AIM OF THE EXERCISE:
Where in the records does the word "Club" appear? Copy each line that holds it.
DATA RECORDS below:
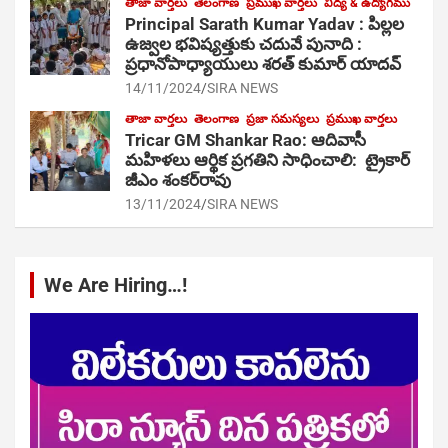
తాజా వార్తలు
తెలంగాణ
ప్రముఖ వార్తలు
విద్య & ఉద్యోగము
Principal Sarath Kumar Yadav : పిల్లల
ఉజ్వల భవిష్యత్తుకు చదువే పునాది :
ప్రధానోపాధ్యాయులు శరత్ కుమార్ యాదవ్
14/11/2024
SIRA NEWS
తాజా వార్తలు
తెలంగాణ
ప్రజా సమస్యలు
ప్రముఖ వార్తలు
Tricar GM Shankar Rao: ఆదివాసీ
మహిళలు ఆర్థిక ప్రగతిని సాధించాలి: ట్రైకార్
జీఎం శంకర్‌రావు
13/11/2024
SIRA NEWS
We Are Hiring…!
End of DATA RECORDS.
DATA RECORDS below:
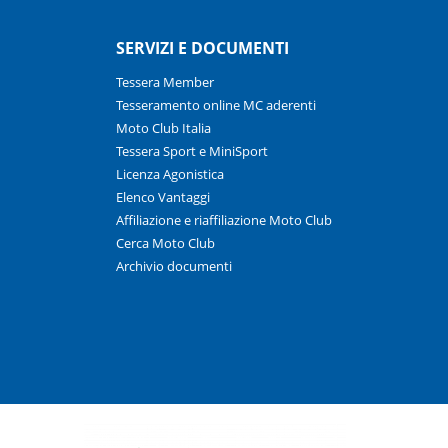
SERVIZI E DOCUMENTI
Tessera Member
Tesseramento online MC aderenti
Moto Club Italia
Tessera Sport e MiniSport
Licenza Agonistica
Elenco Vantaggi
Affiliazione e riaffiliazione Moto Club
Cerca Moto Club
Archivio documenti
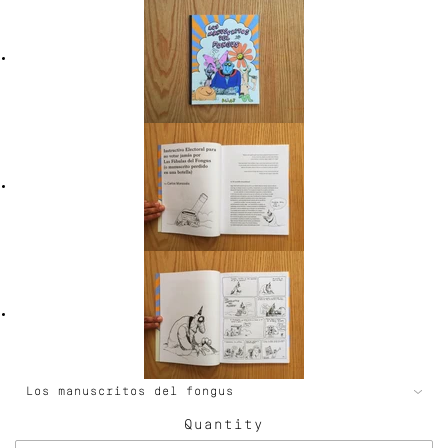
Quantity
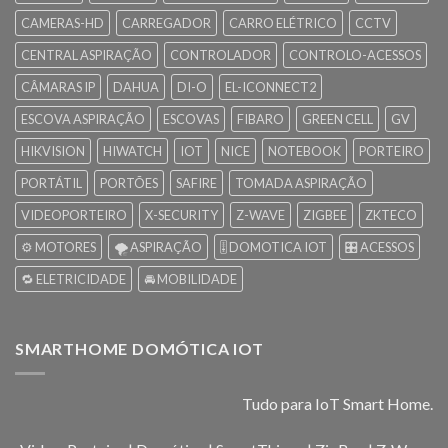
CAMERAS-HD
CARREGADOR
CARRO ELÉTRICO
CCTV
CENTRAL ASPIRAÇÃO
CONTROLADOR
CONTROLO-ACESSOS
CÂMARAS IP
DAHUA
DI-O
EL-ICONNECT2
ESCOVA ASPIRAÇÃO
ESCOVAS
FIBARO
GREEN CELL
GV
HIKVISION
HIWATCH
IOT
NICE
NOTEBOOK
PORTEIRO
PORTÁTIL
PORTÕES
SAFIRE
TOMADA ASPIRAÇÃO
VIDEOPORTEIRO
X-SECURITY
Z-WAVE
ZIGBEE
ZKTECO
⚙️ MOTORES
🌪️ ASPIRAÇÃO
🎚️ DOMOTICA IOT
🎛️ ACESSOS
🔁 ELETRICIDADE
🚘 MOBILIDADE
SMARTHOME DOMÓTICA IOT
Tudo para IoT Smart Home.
End of DATA RECORDS.
DATA RECORDS below:
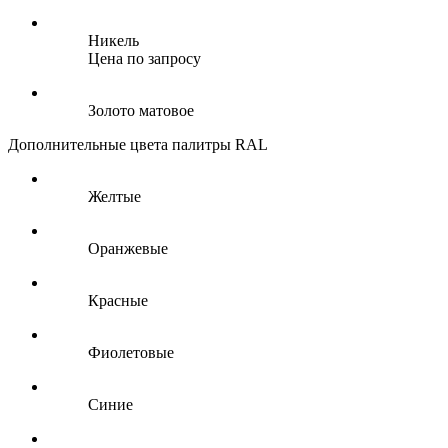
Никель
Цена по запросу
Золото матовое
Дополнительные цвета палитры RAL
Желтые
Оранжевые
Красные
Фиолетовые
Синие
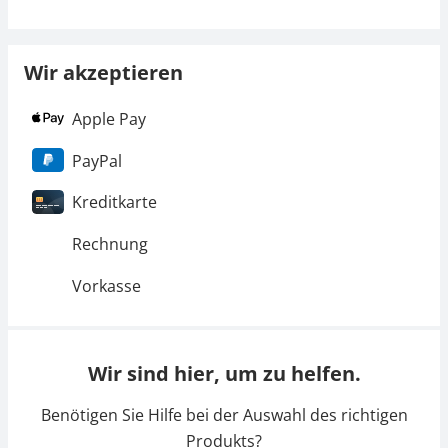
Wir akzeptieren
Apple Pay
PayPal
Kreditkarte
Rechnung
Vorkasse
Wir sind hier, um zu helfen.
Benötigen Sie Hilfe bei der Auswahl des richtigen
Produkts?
End of DATA RECORDS.
OUTPUT FOR THIS TASK:
Moto Club Italia
Affiliazione e riaffiliazione Moto Club
Cerca Moto Club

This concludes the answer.